O bebop, e, por extensão, todo o jazz, teve dois grandes revolucionários, que atendiam pelos nomes de Charles Parker Jr e John Birks “Dizzy” Gillespie. Parker era saxofonista, Gillespie, trompetista. Parker era um gênio intuitivo, de personalidade irascível, com histórico de prisões, internações em sanatórios e duas tentativas de suicídio. Virou um mestre do sax alto após ser humilhado em algumas apresentações, passou a praticar com o instrumento 12 horas por dia. Era viciado em heroína, e, como não podia deixar de ser, a droga o levou à morte prematura, aos 34 anos.
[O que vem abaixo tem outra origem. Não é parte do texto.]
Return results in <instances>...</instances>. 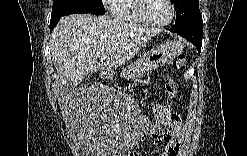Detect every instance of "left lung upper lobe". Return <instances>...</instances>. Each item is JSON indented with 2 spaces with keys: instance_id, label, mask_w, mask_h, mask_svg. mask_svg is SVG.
<instances>
[{
  "instance_id": "obj_1",
  "label": "left lung upper lobe",
  "mask_w": 247,
  "mask_h": 156,
  "mask_svg": "<svg viewBox=\"0 0 247 156\" xmlns=\"http://www.w3.org/2000/svg\"><path fill=\"white\" fill-rule=\"evenodd\" d=\"M176 9L175 26H183L200 18L199 0H173Z\"/></svg>"
}]
</instances>
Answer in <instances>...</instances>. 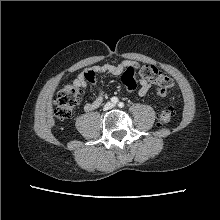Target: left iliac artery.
<instances>
[{"mask_svg": "<svg viewBox=\"0 0 220 220\" xmlns=\"http://www.w3.org/2000/svg\"><path fill=\"white\" fill-rule=\"evenodd\" d=\"M118 106H119L120 108H122V107H124V103H123V102H119Z\"/></svg>", "mask_w": 220, "mask_h": 220, "instance_id": "1", "label": "left iliac artery"}]
</instances>
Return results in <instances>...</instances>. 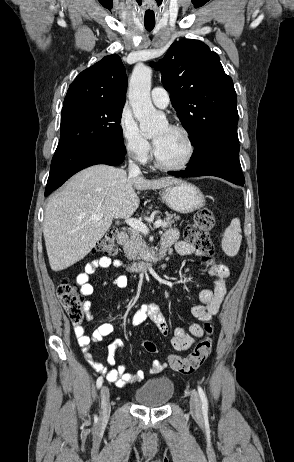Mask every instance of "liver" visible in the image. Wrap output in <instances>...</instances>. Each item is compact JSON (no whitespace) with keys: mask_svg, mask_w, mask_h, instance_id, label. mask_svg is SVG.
Returning a JSON list of instances; mask_svg holds the SVG:
<instances>
[{"mask_svg":"<svg viewBox=\"0 0 294 462\" xmlns=\"http://www.w3.org/2000/svg\"><path fill=\"white\" fill-rule=\"evenodd\" d=\"M180 180L127 176L123 169L94 165L75 174L47 203L43 235L50 267L64 270L83 259L112 225L132 216L140 204L135 190L160 189ZM103 214L98 220L91 217Z\"/></svg>","mask_w":294,"mask_h":462,"instance_id":"1","label":"liver"}]
</instances>
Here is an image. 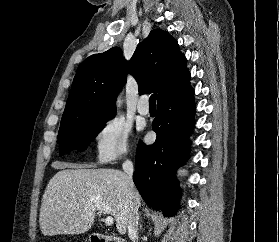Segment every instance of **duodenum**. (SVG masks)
Masks as SVG:
<instances>
[{
	"label": "duodenum",
	"instance_id": "410a0bca",
	"mask_svg": "<svg viewBox=\"0 0 279 242\" xmlns=\"http://www.w3.org/2000/svg\"><path fill=\"white\" fill-rule=\"evenodd\" d=\"M91 242H124L121 238L111 237L103 234H95L91 237Z\"/></svg>",
	"mask_w": 279,
	"mask_h": 242
}]
</instances>
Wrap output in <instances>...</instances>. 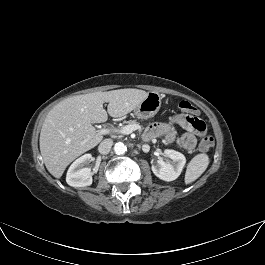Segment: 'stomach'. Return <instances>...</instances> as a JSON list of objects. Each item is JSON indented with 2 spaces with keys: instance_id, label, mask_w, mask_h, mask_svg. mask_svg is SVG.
<instances>
[{
  "instance_id": "0dacf381",
  "label": "stomach",
  "mask_w": 265,
  "mask_h": 265,
  "mask_svg": "<svg viewBox=\"0 0 265 265\" xmlns=\"http://www.w3.org/2000/svg\"><path fill=\"white\" fill-rule=\"evenodd\" d=\"M162 97L157 92L148 93L147 97L134 109L137 118L148 119L157 114L161 107Z\"/></svg>"
}]
</instances>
Dizzy viveu longos 75 anos. Foi, junto com Louis Armstrong e Duke Ellington, um dos grandes embaixadores do jazz. Cuidou de ensinar ao mundo o que o bebop queria dizer, trouxe os ritmos latinos para o jazz, viajou pelo mundo inteiro. Sua imagem simpática e bonachona, com as bochechas enormes soprando o trompete, faz parte do inconsciente coletivo, como sinônimo de jazz. Com Parker, fez gravações e apresentações incendiárias. Entraram para a história. Um servindo de contrapeso para o outro: o médico e o monstro, o yin e o yang. Assim deve funcionar a mente humana, pensa ele, o equilíbrio da luta entre o racional e o instintivo, a loucura e a sanidade, o consciente e o inconsciente. Be. Bop. Ele descansa após o dia de trabalho, sente que precisa de uma revolução. Alguém disse que as grandes revoluções são feitas pelos conservadores. Talvez. Se a resposta estiver escrita, está nas partituras, e não nos livros.